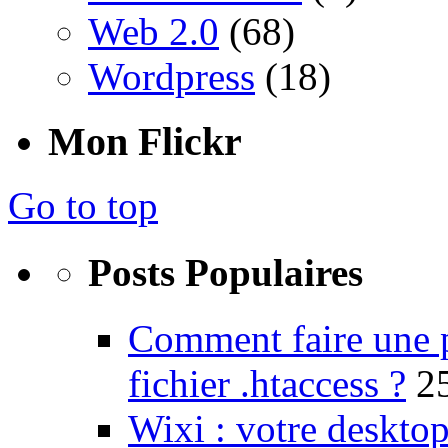
Web 2.0
(68)
Wordpress
(18)
Mon Flickr
Go to top
Posts Populaires
Comment faire une 
fichier .htaccess ?
2
Wixi : votre desktop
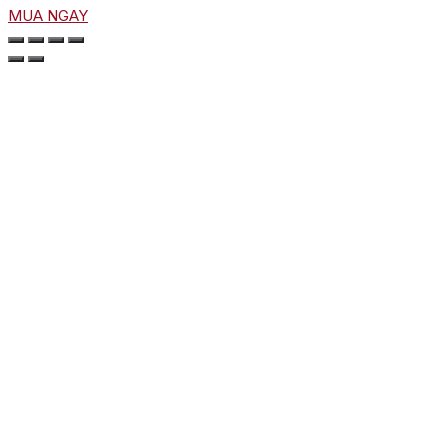
MUA NGAY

* **Try it**: Only the text of the records belongs in the answer; reproduce it verbatim, with no pictures.

* **Solution for this exercise**:
Web 2.0
(68)
Wordpress
(18)
Mon Flickr
Go to top
Posts Populaires
Comment faire une 
fichier .htaccess ?
2
Wixi : votre desktop
MUA NGAY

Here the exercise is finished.